The smartphone saves my backside, repeatedly

Apr 24, 2016 16:15

Just to be honest about things: planning this trip the way I did was absolutely crazy. It was just due to a 10pm getting-crazy-cheap tickets ($350rt) to Tokyo after seeing them on a realtime twitter travel feed and a quick text approval from my boss for the time off. Then added in a Lonely Planet article on "Hokkaido Road Tripping", and boom, there you go.

I did use a local Japan-specialist travel agent called IACE travel in Saratoga, but all they really did was get me Shinkansen (high speed rail) tickets, a car rental up in Hakodate and one night at a businessman's hotel next to the train station. The rest of it was purposefully unplanned. It goes a little something like this:

Fly into Narita.
(somehow) get to Tokyo Station.
The businessman's cheap hotel is within "walking distance" of Tokyo Station. Stay one night.
Get to Tokyo Station in the morning.
Get on the Shinkansen and ride it 5+ hours all the way to the end of the line in Hakodate.
Pick up rental car.

...have no plans for, oh, 13 days...

Drop off rental car.
Get on the Shinkansen back to Tokyo.
Find another businessman's hotel for 2 days in/near Akihabara and find a way to get to it.
Stay that night
Enjoy a day on-foot in Akihabara just to see it
Stay that next night
(somehow) get back to Narita airport.
Fly home.

All of this while I'm still unable to walk more than about 400-600 meters max without serious resting / bench-breaks, and while not being able to speak any of the language outside of "thank you", "yes" and "excuse me". Plus a damaged heel from a screw-up during my recent work trip to Austin (short, annoying story I may share later).

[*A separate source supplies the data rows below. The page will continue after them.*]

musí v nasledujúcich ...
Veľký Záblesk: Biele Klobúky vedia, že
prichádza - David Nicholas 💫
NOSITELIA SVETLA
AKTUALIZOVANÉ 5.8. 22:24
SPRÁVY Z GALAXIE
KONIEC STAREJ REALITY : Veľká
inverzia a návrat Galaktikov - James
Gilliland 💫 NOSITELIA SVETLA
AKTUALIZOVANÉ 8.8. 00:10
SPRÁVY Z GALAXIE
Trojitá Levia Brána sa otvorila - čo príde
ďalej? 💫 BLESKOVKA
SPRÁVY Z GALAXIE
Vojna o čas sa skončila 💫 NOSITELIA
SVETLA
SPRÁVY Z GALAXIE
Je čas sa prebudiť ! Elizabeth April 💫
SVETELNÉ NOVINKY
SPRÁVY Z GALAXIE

Yeah. Not exactly well planned or wise. Some might even call it crazy. Somehow I've survived it and had fun so far. Right now I'm at the start of the 'have no plans' part. The rental car and I ended up in downtown Hakodate, about 18km from the Shinkansen station. I have a local DoCoMo SIM I bought at the BIC Camera in Ginza for $28, so I have data. I downloaded "TripAdvisor" and "Bookings.Com" and was able to get a ~$82.00USD one-night hotel stay at a surprisingly swanky place here in Hakodate, where I'm sitting in my room overlooking the bay and typing this entry.

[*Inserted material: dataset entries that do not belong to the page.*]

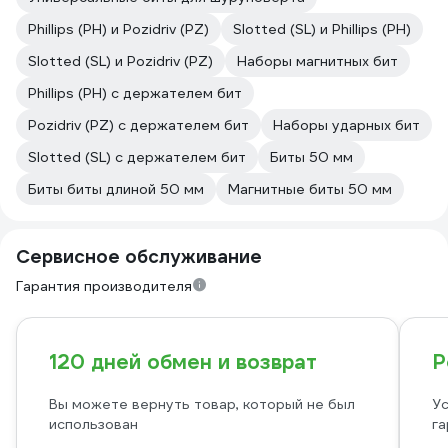
Phillips (PH) и Pozidriv (PZ)
Slotted (SL) и Phillips (PH)
Slotted (SL) и Pozidriv (PZ)
Наборы магнитных бит
Phillips (PH) с держателем бит
Pozidriv (PZ) с держателем бит
Наборы ударных бит
Slotted (SL) с держателем бит
Биты 50 мм
Биты биты длиной 50 мм
Магнитные биты 50 мм
Сервисное обслуживание
Гарантия производителя
120 дней обмен и возврат
Р
Вы можете вернуть товар, который не был
Ус
использован
га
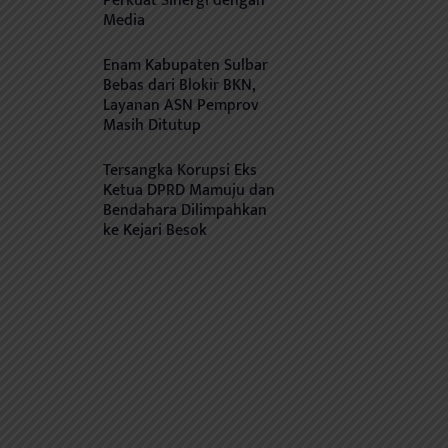
Perkuat Sinergi dengan
Media
Enam Kabupaten Sulbar
Bebas dari Blokir BKN,
Layanan ASN Pemprov
Masih Ditutup
Tersangka Korupsi Eks
Ketua DPRD Mamuju dan
Bendahara Dilimpahkan
ke Kejari Besok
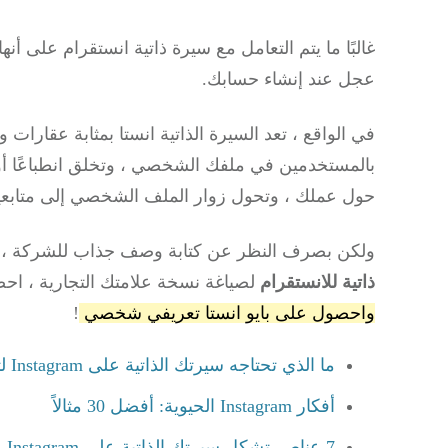
غالبًا ما يتم التعامل مع سيرة ذاتية انستقرام على
عجل عند إنشاء حسابك.
في الواقع ، تعد السيرة الذاتية انستا بمثابة عقارات
بالمستخدمين في ملفك الشخصي ، وتخلق انطباعًا أول
حول عملك ، وتحول زوار الملف الشخصي إلى متابعين
ولكن بصرف النظر عن كتابة وصف جذاب للشركة ،
ذاتية للانستقرام
لصياغة نسخة علامتك التجارية ، احص
واحصول على بايو انستا تعريفي شخصي
!
ما الذي تحتاجه سيرتك الذاتية على Instagram لتحقيقه (عبر كلام بايو انستا )
أفكار Instagram الحيوية: أفضل 30 مثالاً
7 عناصر تشكل سيرتك الذاتية على Instagram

I've already secured a $40USD hotel room two blocks away tomorrow so I can stick around Hakodate and do a few touristy things. There are some local onsens and a neat mountain tram I want to try, plus I honestly need to rest up from the first two days' activities. Narita to Tokyo Station to the hotel ended up being a $28 limousine-bus ride and a half-hour hell walk toting my rolling luggage. A local taxi ($15 roundtrip) to the BIC Camera and back (he waited the 5 minutes it took me to buy things) got me my local data SIM. My train tickets and the MyFi for the laptop/ipad were waiting for me at the hotel. Due to the rain this morning I took another taxi ($10) to Tokyo Station instead of hoofing it in the wet. Finding and getting on the Shinkansen was joyously easy and the 5 hour ride was beautiful and smooth. From there it was a 4-block walk to the car rental place and that brings up up to date with where I am.

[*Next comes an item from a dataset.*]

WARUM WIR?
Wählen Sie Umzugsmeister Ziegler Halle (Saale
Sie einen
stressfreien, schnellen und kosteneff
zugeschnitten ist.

My smartphone is helping me find and book cheapie motels/hotels as I go. By (ab)using Google Voice and forwarding I have free voice calls that use my own number so my office (and family) can reach me while I'm here. The car has an english GPS but the smartphone GPS is definitely helping. The "point and speak" phrasebook app has already proven incredibly valuable. Also, being able to keep in touch with everybody over twitter and SMS has been a huge comfort.

Poking around the various Hokkaido towns and cities I plan to visit it looks like I can plan on $45-120/night rates, so this vacation will come in seriously under-budget. Of course it could all go wrong and I end up sleeping in my car in the middle of some random remote village, but time will tell!